For instance, non-native speakers tend to put the modifier(s) before a proper noun in constructions such as
"the Belgian beer company InBev"
"the accounting firm KPMG"
"the international think-tank Carnegie" (the latter from the EUobserver, an ENglish-language EU online news site with often atrocious English).
It seems to me that "Carnegie, the international think-tank," would be more natural in English, but that option isn't always possible where the noun is itself a complex construction, or where the modifier is longer.
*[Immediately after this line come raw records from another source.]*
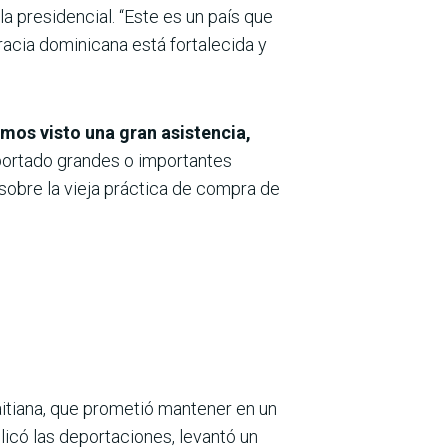
presidencial. “Este es un país que
acia dominicana está fortalecida y
mos visto una gran asistencia,
portado grandes o importantes
 sobre la vieja práctica de compra de
haitiana, que prometió mantener en un
icó las deportaciones, levantó un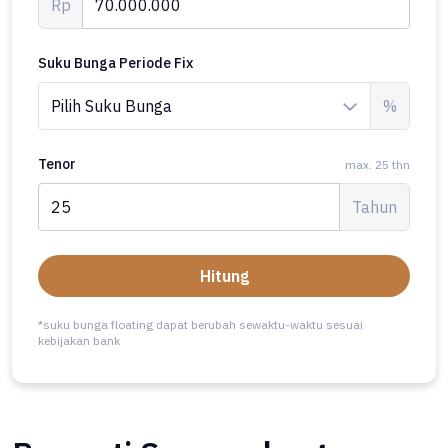
Rp
Suku Bunga Periode Fix
%
Tenor
max. 25 thn
Tahun
Hitung
*suku bunga floating dapat berubah sewaktu-waktu sesuai
kebijakan bank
Is there a rule/guideline for this sort of usage? Do the three examples above sound natural to uncontaminated anglophone ears?
Many thanks,
Monica Sandor
Hi, Monica.
I'm not sure how uncontaminated I am, since in America we hear so many influences around us every day. But your examples sound perfectly fine to me either way. Your examples with the name last do have the ring of a news style.
I'm going to venture a possible tendency without any hard facts. This is by no means a rule, because both placements are perfectly fine to my ear. The order with the name following the description is more likely to occur in writing or formal, scripted speech. Informal conversation would probably be more likely to use the name, followed by the description in apposition, as your instinct is.
If I were to venture a further guess, I might guess that the newsy ring comes from the legal need to avoid misunderstanding or ambiguity. There might be a park, a company, a college, a person, a foundation, a concert hall, all called “Carnegie.†By classifying the reference first, the named reference is unambiguous upon naming. Again, I suspect in conversation we would tend to name first, then clarify.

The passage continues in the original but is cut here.